The trustees of the retailer's two pension schemes said that whilst the plans were currently in surplus, they remained dependent on the backing of Morrisons.
They said that support could be weakened by a private equity buyer, for example by a new owner securing additional debt on the supermarket's assets, the related increased debt service burden and possible refinancing and restructuring.
'Materially Weaken The Existing Sponsor Covenant'
Trustees chair Steve Southern said, "An offer for Morrisons structured along the lines of the current offers would, if successful, materially weaken the existing sponsor covenant supporting the pension schemes, unless appropriate additional support for the schemes is provided.
"We hope agreement can be reached as soon as possible on an additional security package that provides protection for members' benefits."

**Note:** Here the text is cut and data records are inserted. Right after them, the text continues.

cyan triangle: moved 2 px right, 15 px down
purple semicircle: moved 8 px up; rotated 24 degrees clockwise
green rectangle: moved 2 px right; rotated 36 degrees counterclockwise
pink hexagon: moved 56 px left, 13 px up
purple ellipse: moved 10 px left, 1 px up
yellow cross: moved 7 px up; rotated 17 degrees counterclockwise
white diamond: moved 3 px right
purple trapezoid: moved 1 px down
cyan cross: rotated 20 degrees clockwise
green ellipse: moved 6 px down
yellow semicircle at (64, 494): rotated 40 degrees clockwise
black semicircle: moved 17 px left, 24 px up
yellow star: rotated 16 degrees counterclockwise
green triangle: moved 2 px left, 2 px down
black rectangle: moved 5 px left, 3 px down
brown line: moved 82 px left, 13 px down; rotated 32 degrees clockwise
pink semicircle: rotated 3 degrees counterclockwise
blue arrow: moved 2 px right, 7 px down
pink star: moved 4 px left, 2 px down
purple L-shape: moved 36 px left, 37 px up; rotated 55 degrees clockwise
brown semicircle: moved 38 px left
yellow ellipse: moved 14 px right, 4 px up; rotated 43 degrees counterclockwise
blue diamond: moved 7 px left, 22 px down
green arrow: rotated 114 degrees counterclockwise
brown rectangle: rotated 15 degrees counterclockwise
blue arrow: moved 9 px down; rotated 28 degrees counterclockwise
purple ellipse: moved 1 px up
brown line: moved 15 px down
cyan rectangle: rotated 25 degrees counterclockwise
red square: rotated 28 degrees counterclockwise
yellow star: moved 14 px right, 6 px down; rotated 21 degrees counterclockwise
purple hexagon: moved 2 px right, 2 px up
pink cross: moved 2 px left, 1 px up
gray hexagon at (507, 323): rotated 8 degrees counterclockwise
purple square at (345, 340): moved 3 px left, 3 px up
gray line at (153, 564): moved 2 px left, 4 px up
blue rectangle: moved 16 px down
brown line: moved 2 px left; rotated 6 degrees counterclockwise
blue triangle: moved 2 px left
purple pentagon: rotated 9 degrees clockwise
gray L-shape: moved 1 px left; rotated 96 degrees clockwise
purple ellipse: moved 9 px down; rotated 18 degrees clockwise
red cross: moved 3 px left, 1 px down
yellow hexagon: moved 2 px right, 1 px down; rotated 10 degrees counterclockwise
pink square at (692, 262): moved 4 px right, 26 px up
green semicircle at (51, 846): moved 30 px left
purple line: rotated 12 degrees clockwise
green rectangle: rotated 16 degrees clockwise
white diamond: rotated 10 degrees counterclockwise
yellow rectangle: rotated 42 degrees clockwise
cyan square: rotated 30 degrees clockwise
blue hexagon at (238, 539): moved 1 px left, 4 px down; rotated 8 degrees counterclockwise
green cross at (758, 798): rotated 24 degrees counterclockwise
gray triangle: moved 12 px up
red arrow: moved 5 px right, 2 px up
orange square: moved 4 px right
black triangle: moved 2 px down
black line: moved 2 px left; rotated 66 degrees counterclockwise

The retailer said it placed significant emphasis on the responsibilities of an owner, including towards its pensions. It said it would work with all parties to reach an agreement as soon as possible.
Last week, Morrisons backed an offer from CD&R, although its shares jumped above the 285-pence-a-share bid, indicating the battle could carry on.
Elsewhere, Morrisons shareholder Legal & General said it believed the true value of the supermarket chain should be realised following the sweetened bid from private equity group CD&R, with more attention now being paid to its property assets.